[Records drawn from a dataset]
+-------+

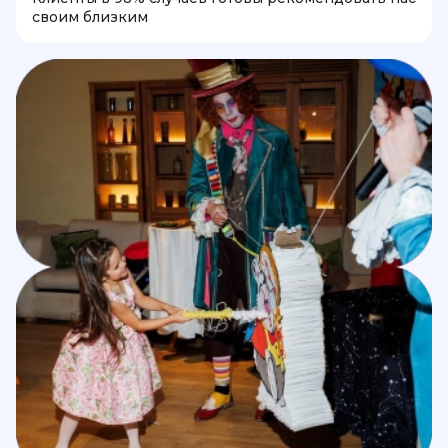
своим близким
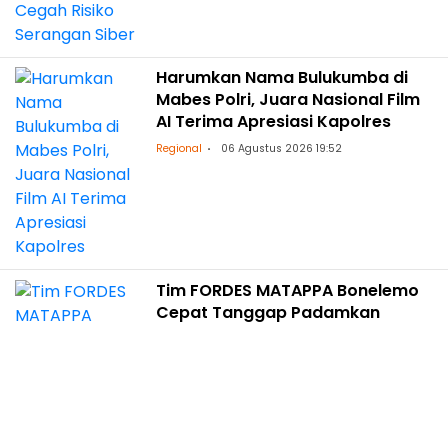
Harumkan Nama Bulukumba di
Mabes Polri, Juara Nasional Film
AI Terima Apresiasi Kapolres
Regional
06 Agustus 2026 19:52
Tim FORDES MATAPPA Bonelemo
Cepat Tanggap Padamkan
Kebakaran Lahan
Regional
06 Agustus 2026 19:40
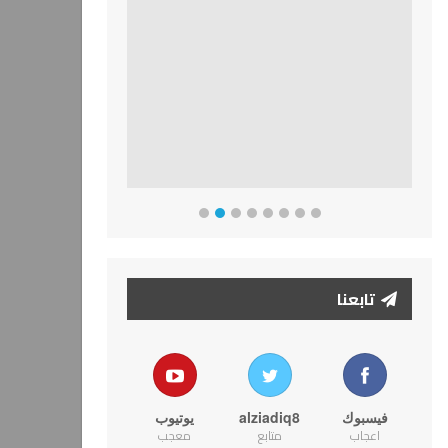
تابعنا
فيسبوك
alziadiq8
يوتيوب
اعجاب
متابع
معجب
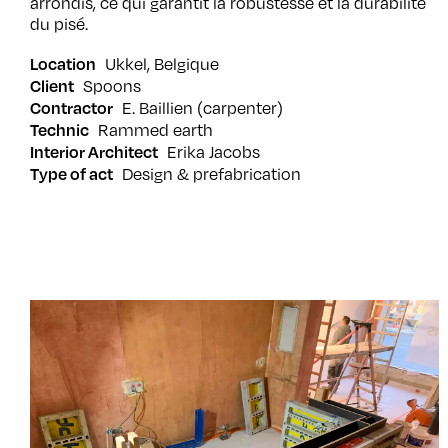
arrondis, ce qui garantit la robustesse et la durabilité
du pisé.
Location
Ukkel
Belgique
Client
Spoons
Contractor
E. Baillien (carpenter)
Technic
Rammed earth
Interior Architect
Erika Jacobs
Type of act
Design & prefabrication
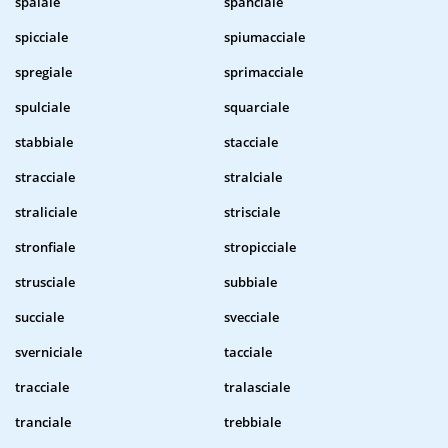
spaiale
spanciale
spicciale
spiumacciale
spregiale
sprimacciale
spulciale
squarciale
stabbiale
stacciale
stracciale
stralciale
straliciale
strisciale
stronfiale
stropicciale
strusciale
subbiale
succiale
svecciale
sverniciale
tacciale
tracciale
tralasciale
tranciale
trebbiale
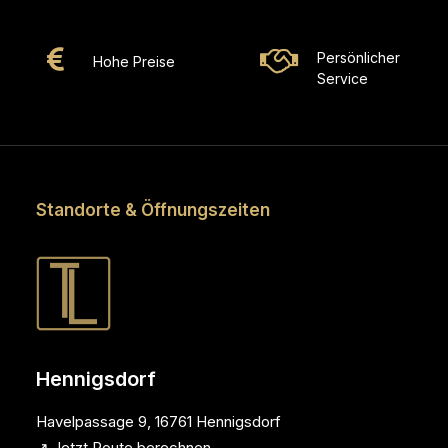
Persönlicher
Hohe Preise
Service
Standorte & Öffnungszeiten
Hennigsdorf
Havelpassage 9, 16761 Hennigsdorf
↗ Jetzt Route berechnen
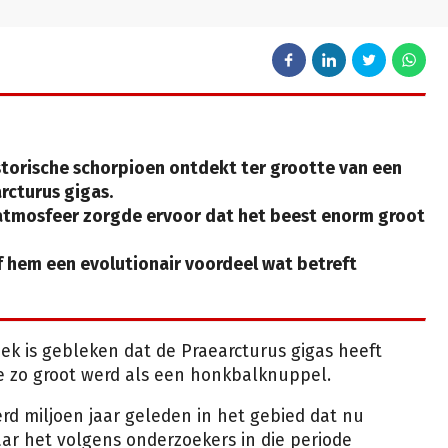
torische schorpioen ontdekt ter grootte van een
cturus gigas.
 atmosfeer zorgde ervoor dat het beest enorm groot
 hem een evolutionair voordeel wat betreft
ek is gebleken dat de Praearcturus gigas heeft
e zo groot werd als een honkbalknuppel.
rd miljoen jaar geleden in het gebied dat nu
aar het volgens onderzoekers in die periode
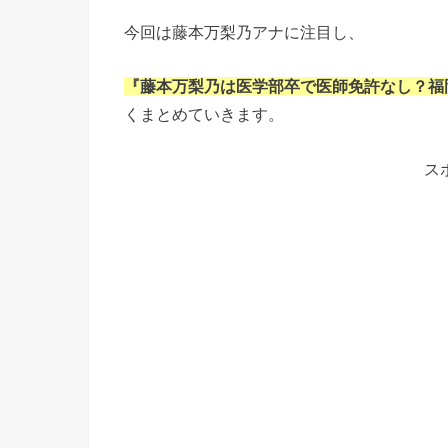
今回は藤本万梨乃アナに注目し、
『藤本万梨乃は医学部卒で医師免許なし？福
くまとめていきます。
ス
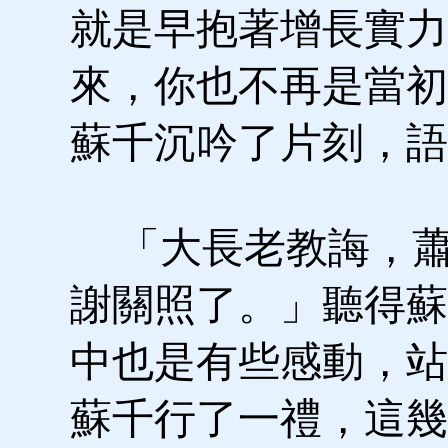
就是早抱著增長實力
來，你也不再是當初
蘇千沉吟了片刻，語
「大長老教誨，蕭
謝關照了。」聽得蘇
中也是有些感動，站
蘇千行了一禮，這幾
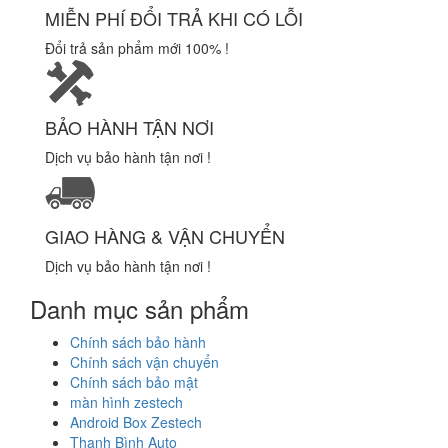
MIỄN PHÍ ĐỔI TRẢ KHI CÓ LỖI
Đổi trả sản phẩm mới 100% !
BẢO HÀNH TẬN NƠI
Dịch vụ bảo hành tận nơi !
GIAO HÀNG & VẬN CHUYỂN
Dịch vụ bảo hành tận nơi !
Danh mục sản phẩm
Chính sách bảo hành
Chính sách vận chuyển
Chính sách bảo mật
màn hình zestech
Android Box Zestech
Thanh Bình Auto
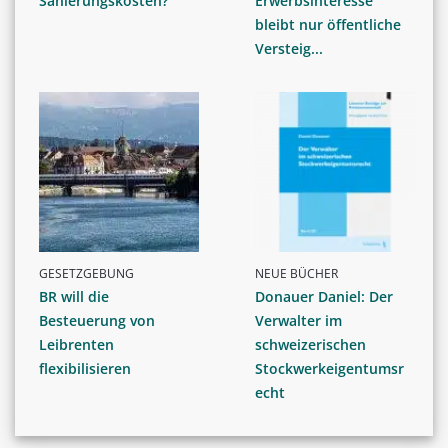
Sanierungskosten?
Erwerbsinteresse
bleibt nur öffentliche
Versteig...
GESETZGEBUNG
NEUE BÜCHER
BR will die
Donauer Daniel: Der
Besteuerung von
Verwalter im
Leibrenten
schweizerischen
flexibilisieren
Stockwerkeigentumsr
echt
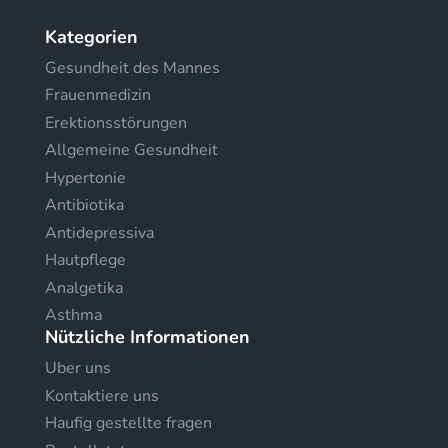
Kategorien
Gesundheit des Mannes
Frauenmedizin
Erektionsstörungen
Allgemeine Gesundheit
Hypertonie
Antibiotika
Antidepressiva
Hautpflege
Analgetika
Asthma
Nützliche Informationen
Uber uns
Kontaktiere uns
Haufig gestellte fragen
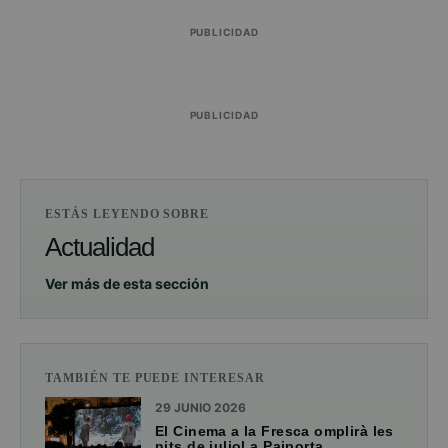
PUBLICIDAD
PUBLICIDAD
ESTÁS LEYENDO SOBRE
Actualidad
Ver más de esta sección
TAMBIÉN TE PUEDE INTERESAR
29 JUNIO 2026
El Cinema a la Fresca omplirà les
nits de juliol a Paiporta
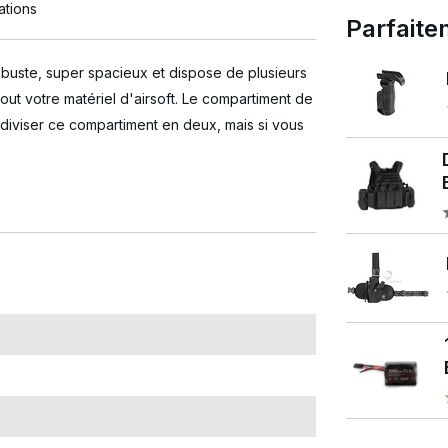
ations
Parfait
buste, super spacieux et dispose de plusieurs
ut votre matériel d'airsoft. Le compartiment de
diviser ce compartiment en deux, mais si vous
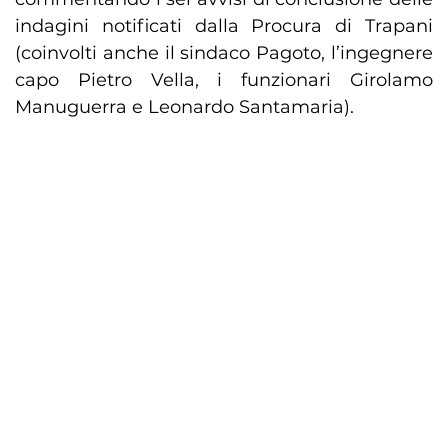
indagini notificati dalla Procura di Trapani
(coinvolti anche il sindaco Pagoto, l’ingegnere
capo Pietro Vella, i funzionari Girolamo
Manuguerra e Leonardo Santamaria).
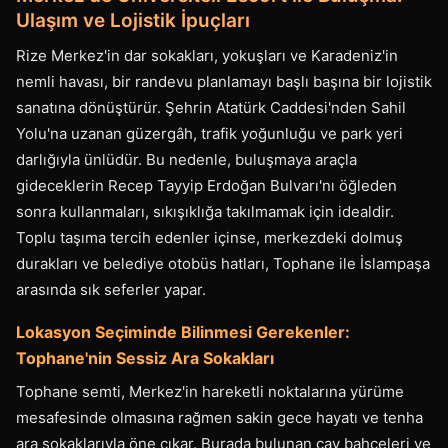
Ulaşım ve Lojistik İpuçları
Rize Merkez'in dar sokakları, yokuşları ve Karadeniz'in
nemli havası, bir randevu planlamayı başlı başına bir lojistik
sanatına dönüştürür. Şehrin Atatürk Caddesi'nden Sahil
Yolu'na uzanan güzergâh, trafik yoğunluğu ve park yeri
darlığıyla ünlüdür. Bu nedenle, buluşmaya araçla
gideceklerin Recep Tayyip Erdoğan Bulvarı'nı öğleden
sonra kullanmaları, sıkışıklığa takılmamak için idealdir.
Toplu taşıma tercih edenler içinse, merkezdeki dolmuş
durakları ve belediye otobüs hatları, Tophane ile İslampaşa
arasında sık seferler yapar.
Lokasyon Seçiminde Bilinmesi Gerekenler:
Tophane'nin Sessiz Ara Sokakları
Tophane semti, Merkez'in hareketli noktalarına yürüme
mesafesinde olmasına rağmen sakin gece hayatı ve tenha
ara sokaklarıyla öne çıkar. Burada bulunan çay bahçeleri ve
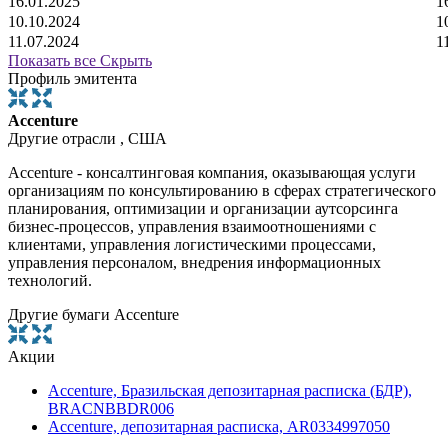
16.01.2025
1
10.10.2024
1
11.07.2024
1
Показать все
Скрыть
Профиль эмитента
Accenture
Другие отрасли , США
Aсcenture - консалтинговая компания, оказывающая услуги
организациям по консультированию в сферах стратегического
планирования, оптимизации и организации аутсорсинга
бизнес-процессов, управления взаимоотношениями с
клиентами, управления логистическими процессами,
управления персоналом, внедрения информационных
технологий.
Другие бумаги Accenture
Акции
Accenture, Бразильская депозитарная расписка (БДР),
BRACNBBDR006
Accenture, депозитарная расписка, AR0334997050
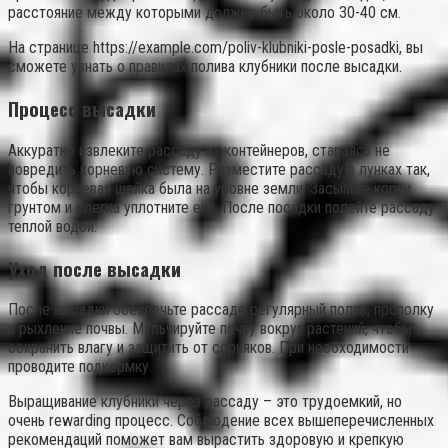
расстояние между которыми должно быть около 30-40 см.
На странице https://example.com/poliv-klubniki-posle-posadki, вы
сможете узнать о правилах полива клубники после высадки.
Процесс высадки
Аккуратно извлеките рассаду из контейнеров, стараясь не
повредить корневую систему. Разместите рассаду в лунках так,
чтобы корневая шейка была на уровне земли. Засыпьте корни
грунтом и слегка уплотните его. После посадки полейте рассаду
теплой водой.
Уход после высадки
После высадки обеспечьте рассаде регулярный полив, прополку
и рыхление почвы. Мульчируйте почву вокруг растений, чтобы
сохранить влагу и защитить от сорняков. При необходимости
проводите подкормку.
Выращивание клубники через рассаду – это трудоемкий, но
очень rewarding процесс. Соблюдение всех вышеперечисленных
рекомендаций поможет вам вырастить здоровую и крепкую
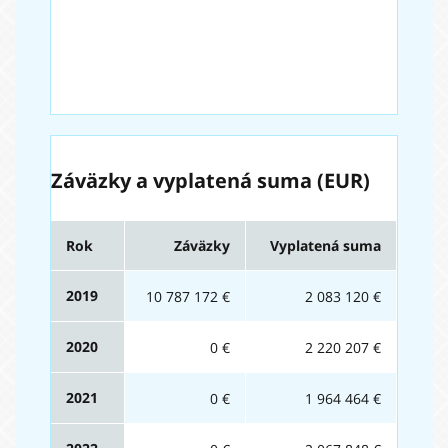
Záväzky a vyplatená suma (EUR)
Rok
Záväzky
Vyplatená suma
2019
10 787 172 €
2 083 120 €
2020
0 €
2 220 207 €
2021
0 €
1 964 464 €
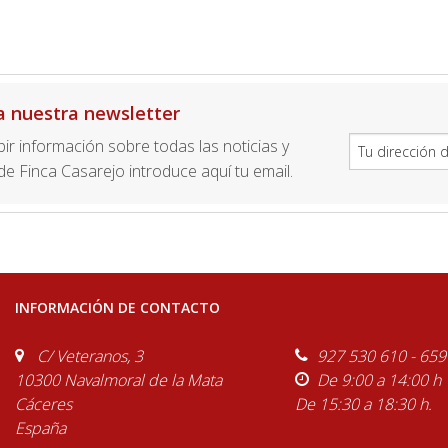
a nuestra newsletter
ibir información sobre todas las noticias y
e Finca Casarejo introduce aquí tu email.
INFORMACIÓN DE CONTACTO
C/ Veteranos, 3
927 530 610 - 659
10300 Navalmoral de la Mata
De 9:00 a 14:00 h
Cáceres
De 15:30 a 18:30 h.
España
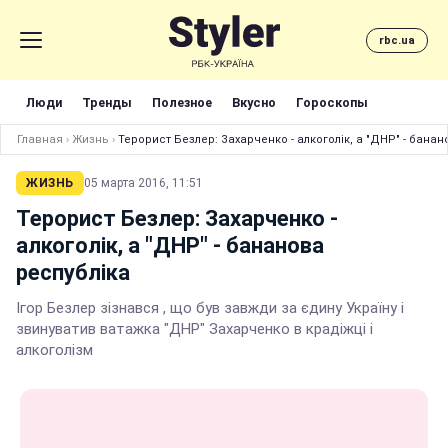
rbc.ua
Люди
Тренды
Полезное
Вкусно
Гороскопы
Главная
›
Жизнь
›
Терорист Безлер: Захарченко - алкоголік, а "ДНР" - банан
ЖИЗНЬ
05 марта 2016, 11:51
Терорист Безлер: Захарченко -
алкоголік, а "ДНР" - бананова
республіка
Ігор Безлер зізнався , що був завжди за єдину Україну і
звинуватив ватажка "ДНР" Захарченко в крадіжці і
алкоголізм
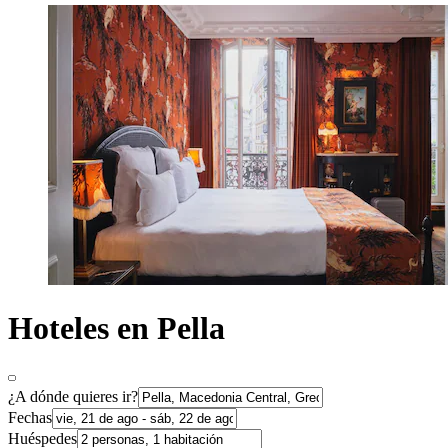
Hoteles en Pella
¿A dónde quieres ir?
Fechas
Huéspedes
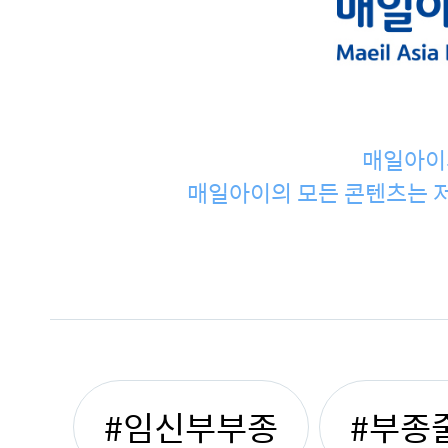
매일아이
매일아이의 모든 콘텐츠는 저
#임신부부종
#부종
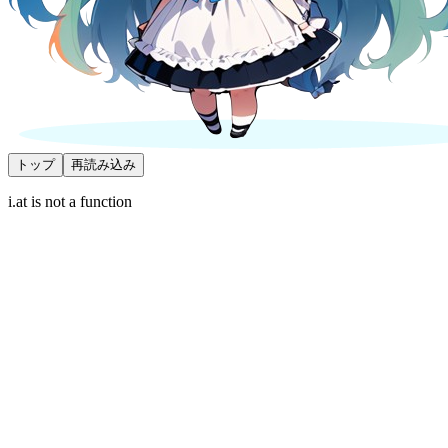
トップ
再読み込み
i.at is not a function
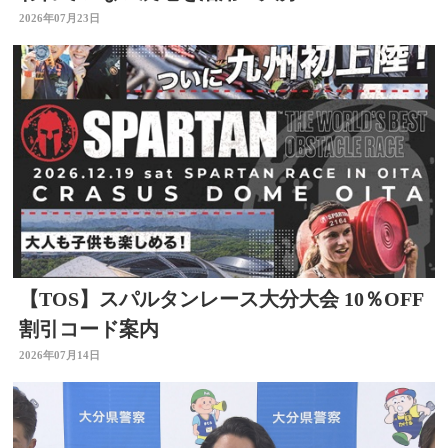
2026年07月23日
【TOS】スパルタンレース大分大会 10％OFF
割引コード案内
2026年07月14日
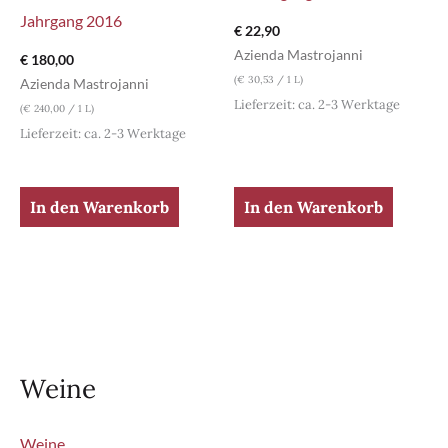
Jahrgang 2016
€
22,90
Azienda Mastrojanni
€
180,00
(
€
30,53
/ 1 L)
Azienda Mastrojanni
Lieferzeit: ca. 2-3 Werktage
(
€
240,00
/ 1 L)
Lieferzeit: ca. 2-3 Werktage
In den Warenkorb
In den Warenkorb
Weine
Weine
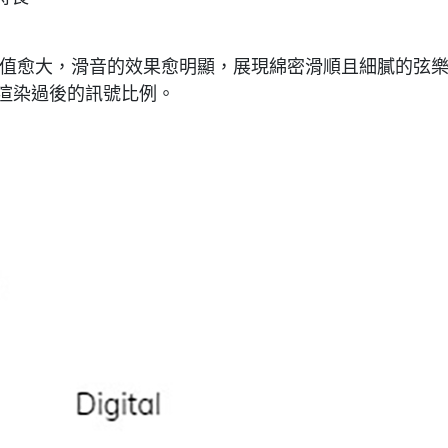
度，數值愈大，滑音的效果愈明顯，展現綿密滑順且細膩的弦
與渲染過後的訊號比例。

+-------+

Task prompt – Copy exactly the lines that run from the line containing "сможете узнать о" to the end of the data, keeping both end lines and dropping every picture.

Written solution –
сможете узнать о правилах полива клубники после высадки.
Процесс высадки
Аккуратно извлеките рассаду из контейнеров, стараясь не
повредить корневую систему. Разместите рассаду в лунках так,
чтобы корневая шейка была на уровне земли. Засыпьте корни
грунтом и слегка уплотните его. После посадки полейте рассаду
теплой водой.
Уход после высадки
После высадки обеспечьте рассаде регулярный полив, прополку
и рыхление почвы. Мульчируйте почву вокруг растений, чтобы
сохранить влагу и защитить от сорняков. При необходимости
проводите подкормку.
Выращивание клубники через рассаду – это трудоемкий, но
очень rewarding процесс. Соблюдение всех вышеперечисленных
рекомендаций поможет вам вырастить здоровую и крепкую
Záväzky a vyplatená suma (EUR)
Rok
Záväzky
Vyplatená suma
2019
10 787 172 €
2 083 120 €
2020
0 €
2 220 207 €
2021
0 €
1 964 464 €
a nuestra newsletter
ibir información sobre todas las noticias y
e Finca Casarejo introduce aquí tu email.
INFORMACIÓN DE CONTACTO
C/ Veteranos, 3
927 530 610 - 659
10300 Navalmoral de la Mata
De 9:00 a 14:00 h
Cáceres
De 15:30 a 18:30 h.
España
rbc.ua
Люди
Тренды
Полезное
Вкусно
Гороскопы
Главная
›
Жизнь
›
Терорист Безлер: Захарченко - алкоголік, а "ДНР" - банан
ЖИЗНЬ
05 марта 2016, 11:51
Терорист Безлер: Захарченко -
алкоголік, а "ДНР" - бананова
республіка
Ігор Безлер зізнався , що був завжди за єдину Україну і
звинуватив ватажка "ДНР" Захарченко в крадіжці і
алкоголізм
Hoteles en Pella
¿A dónde quieres ir?
Fechas
Huéspedes
매일아이
매일아이의 모든 콘텐츠는 저
#임신부부종
#부종
トップ
再読み込み
i.at is not a function
2026年07月23日
【TOS】スパルタンレース大分大会 10％OFF
割引コード案内
2026年07月14日
Jahrgang 2016
€
22,90
Azienda Mastrojanni
€
180,00
(
€
30,53
/ 1 L)
Azienda Mastrojanni
Lieferzeit: ca. 2-3 Werktage
(
€
240,00
/ 1 L)
Lieferzeit: ca. 2-3 Werktage
In den Warenkorb
In den Warenkorb
Weine
Weine
度，數值愈大，滑音的效果愈明顯，展現綿密滑順且細膩的弦
與渲染過後的訊號比例。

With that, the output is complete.